Sartre, pues, tiene su razón: los otros son un infierno que hay que conquistar y del que hay que prevenirse, simplemente porque son otros, y si son otros no son nosotros, ni tienen exactamente nuestras percepciones ni nuestros intereses. Resulta inevitable, por consiguiente, que encontrarse con ellos consista, ante todo, en colisionar con ellos; y que permanecer a su lado nos obligue a un pulso permanente en el que, tal vez, nos dejemos lo mejor de nosotros.

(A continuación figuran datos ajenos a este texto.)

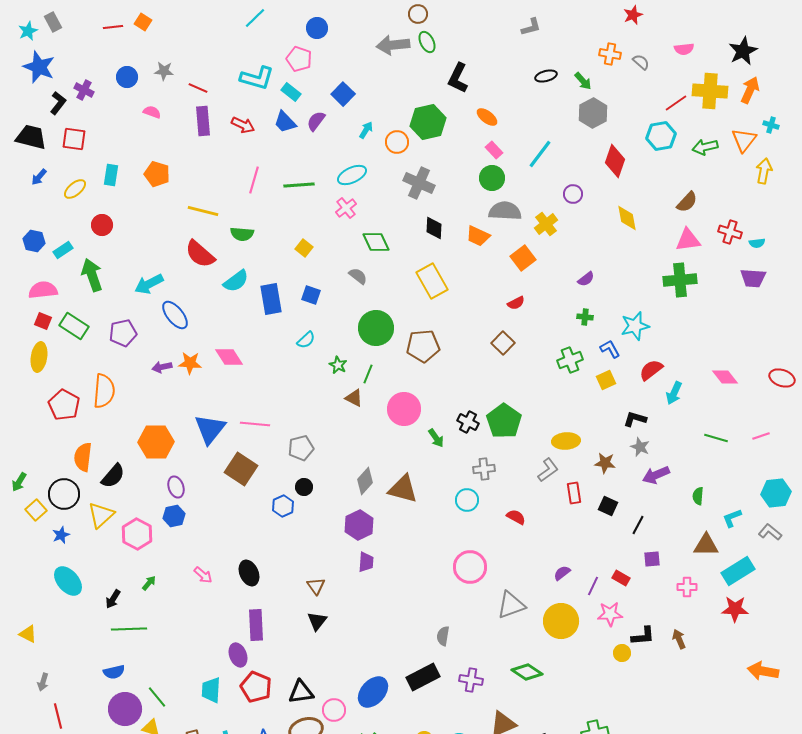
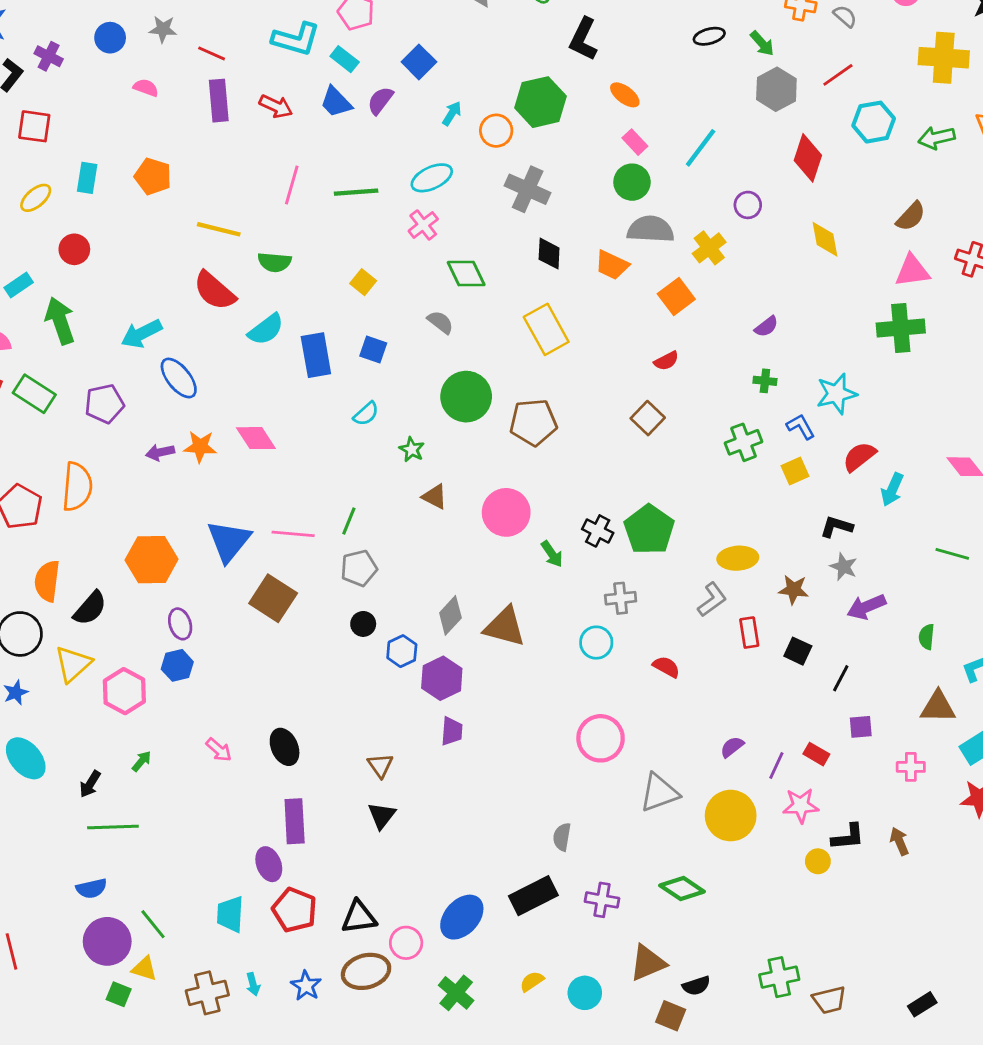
red line: (676, 103) -> (838, 75), moved
green line: (368, 374) -> (349, 521), moved
blue hexagon: (283, 506) -> (402, 651), moved

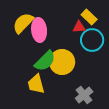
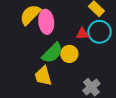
red triangle: (79, 27) -> (82, 34), moved
yellow circle: (62, 62) -> (69, 54), size x0.7

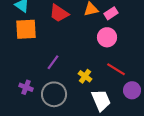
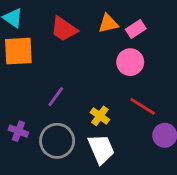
white trapezoid: (101, 100) -> (101, 149), moved

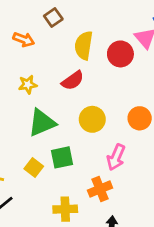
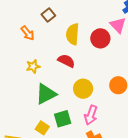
orange arrow: (24, 40) -> (28, 33), turned 35
red semicircle: (73, 81) -> (66, 61), turned -114
pink arrow: (116, 157) -> (91, 115), moved

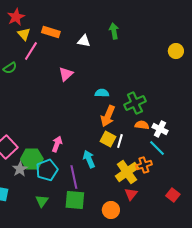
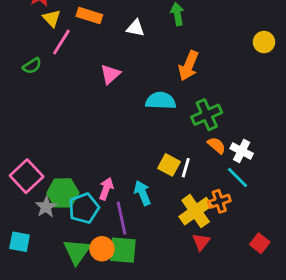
cyan semicircle: (102, 93) -> (161, 101), size x1.5
orange arrow: (108, 116) -> (189, 66), moved
orange semicircle: (142, 125) -> (216, 145), turned 32
pink arrow: (57, 144) -> (106, 189), moved
green triangle: (42, 201) -> (77, 252), size x1.5
orange circle: (111, 210) -> (102, 249), moved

Sí, la unicidad del Yo es verdad, pero solo parte de la verdad. O solo una manera de contemplar la verdad, la que mira y actúa desde el individualismo. Hay otra perspectiva alternativa: partir del principio de que, más que constituir individuos en un conjunto, el conjunto precede al individuo, y da cuenta de él. No es que seamos individuos que cuentan con una vertiente social: es que somos un ente social existente en tanto, y solo en tanto, forma parte integrante del conjunto. Nuestra identidad no acaba en nuestra piel, se extiende en todas direcciones y hunde sus raíces en lo colectivo. Vistos así, lo que llamamos los demás forma parte inextricable de eso en el fondo tan tenue, tan frágil, que llamamos Yo. Este cambio de punto de vista tiene muchas más implicaciones de las que parece.
Si somos entre-los-otros, hay que contar con los otros en todo lo importante. Ellos son nuestro punto de partida y nuestra meta; también el medio en el que nos desenvolveremos a cada paso. Si somos multitud, habrá que incluirla en nuestras expectativas y en nuestros planes. Si somos redes, lo apremiante no es poner orden en nuestro pensamiento, sino en nuestras relaciones. Porque todo lo que nos importa —la salud, la felicidad, las ilusiones, los proyectos…— sucede en primera instancia ahí fuera, siempre entre muchos. Así que los demás son el problema, pero también la oportunidad; y el Yo puede parecer muy real, y sin embargo, como predicaba Buda, no resultar más que un arduo espejismo. El que ama lo sabe.